To explain what I mean, let’s suppose that we have a function $\rho$ that associates with each Boolean function $f$ some set $\rho(f).$ We are thinking of $\rho$ as being a measure of the complexity of $f$ , in some sense. What properties might $\rho(f)$ have that could be useful? One obvious one is to insist that $\rho(f\vee g)$ and $\rho(f\wedge g)$ are both contained in $\rho(f)\cup\rho(g).$ But that is not terribly helpful, because it implies that every $\rho(f)$ is contained in the union $\rho(e_1)\cup\dots\cup\rho(e_n)\cup\rho(-e_1)\cup\dots\cup\rho(-e_n).$ So it looks as though $\rho(f)$ can’t be bigger than $2n$ times what it is for a basic function.

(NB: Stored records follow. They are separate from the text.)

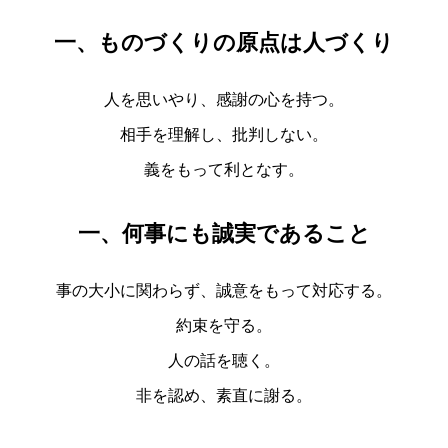
一、ものづくりの原点は人づくり
人を思いやり、感謝の心を持つ。
相手を理解し、批判しない。
義をもって利となす。
一、何事にも誠実であること
事の大小に関わらず、誠意をもって対応する。
約束を守る。
人の話を聴く。
非を認め、素直に謝る。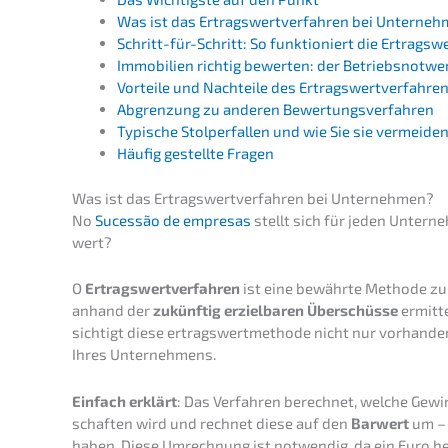
Was ist das Ertrags­wert­ver­fah­ren bei Unterne
Schritt-für-Schritt: So funktio­niert die Ertrag
Immobi­li­en richtig bewer­ten: der Betriebsnotw
Vortei­le und Nachtei­le des Ertrags­wert­ver­fah­r
Abgren­zung zu anderen Bewertungsverfahren
Typische Stolper­fal­len und wie Sie sie vermeide
Häufig gestell­te Fragen
Was ist das Ertrags­wert­ver­fah­ren bei Unternehmen?
No
Suces­são de empre­sas
stellt sich für jeden Unter­n
wert?
O
Ertrags­wert­ver­fah­ren
ist eine bewähr­te Metho­de zu
anhand der
zukünf­tig erziel­ba­ren Überschüs­se
ermit­t
sich­tigt diese ertrags­wert­me­tho­de nicht nur vorhan­de
Ihres Unternehmens.
Einfach erklärt
: Das Verfah­ren berech­net, welche Gew
schaf­ten wird und rechnet diese auf den
Barwert
um – 
haben. Diese Umrech­nung ist notwen­dig, da ein Euro he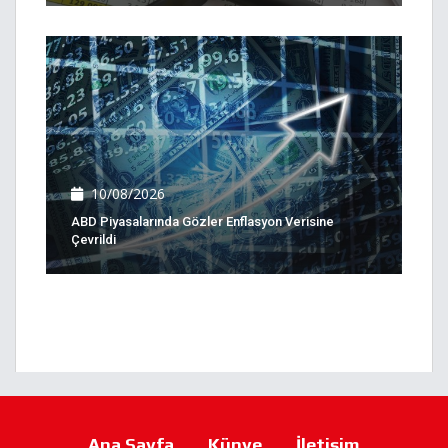
10/08/2026
ABD Piyasalarında Gözler Enflasyon Verisine
Çevrildi
Ana Sayfa
Künye
İletişim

😐 Hang on. It seems to me that you are implicitly taking your sets to have some notion of size attached to them.

8) Yes I am. What I want is for $\rho$ to be small for basic functions and very large for some function $f$ in NP. And I also want it to grow only slowly when you do Boolean operations.

Here is a set of axioms that would be very useful to us if we could obtain them. The idea is to allow a small error on the right-hand side. That is, instead of asking for $\rho(f\vee g)$ and $\rho(f\wedge g)$ to be contained in $\rho(f)\cup\rho(g)$ , we ask for them to be contained in $\rho(f)\cup\rho(g)\cup\Delta$ where $\Delta$ is a set of small measure. And to get things started, we’ll assume that $\rho(f)=\emptyset$ whenever $f$ is plus or minus a basic function.

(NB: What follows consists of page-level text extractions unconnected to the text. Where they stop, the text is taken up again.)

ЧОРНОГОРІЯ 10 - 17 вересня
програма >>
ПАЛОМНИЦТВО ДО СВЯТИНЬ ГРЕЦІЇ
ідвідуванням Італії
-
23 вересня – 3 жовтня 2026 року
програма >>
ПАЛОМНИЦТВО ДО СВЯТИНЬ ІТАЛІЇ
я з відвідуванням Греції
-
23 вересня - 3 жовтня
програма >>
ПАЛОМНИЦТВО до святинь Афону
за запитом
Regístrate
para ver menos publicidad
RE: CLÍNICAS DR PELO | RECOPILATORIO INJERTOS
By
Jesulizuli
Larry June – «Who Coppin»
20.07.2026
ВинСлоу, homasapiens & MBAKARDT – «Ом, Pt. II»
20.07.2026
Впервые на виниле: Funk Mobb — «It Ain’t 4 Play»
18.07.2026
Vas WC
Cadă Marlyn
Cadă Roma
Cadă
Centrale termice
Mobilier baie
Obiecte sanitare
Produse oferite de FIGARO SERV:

If that is the case, then what can we say about $f$ if it has small circuit complexity? Well, we have a sequence of functions $f_1,\dots,f_m$ , and for each $r$ we can find $s,t<r$ such that $\rho(f_r)\subset\rho(f_s)\cup\rho(f_t)\cup\Delta_r$ for some small set $\Delta_r.$ From this and a trivial inductive argument it follows that $\rho(f_m)\subset\Delta_1\cup\dots\cup\Delta_m.$ So if we can now show for some function $f$ in NP that $\rho(f)$ is a set with measure that is larger than that of any set $\Delta_r$ by a superpolynomial factor, then we have proved that $f$ cannot have polynomial circuit complexity.

🙂 OK, I’ve got lots of questions about this, but here are just two to get started. How might one go about defining a useful set-theoretic complexity measure like this? And is there some trivial argument, as there is the case of formula complexity, that gives a kind of “maximal” set-theoretic complexity measure such that the size of $\rho(f)$ is actually equal to the circuit complexity of $f$ ?

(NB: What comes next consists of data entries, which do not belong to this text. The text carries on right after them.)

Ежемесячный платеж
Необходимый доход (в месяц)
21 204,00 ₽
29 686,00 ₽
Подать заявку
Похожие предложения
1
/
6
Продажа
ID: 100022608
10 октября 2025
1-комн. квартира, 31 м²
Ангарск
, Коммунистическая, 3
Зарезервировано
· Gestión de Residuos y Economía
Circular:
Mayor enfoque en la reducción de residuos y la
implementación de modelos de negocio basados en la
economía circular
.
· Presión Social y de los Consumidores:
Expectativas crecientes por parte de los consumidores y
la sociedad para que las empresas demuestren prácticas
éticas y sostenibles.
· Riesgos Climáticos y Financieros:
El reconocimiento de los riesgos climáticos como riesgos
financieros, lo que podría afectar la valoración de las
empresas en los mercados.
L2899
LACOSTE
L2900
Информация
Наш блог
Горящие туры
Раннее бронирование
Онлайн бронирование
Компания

8) Let me deal with the first of these questions by telling you about Razborov’s method of approximations. The idea of this is to construct a lattice $\mathcal{L}$ of Boolean functions, where all that this means is that you have the basic functions (and their negatives), together with some operations, $\sqcap$ and $\sqcup$ , under which $\mathcal{L}$ is closed.

🙂 Aren’t you going to assume anything about those operations? For example, shouldn’t they be associative?

8) Oddly enough, we don’t need to assume that, but if $\mathcal{L}$ is to be of any use, then the operations will have to be chosen very carefully, as you’ll see.

Indeed, what we want from $\mathcal{L}$ is two properties. We would like the operations $\sqcup$ and $\sqcap$ to approximate the operations $\wedge$ and $\vee,$ and we would also like $\mathcal{L}$ to be as small as possible.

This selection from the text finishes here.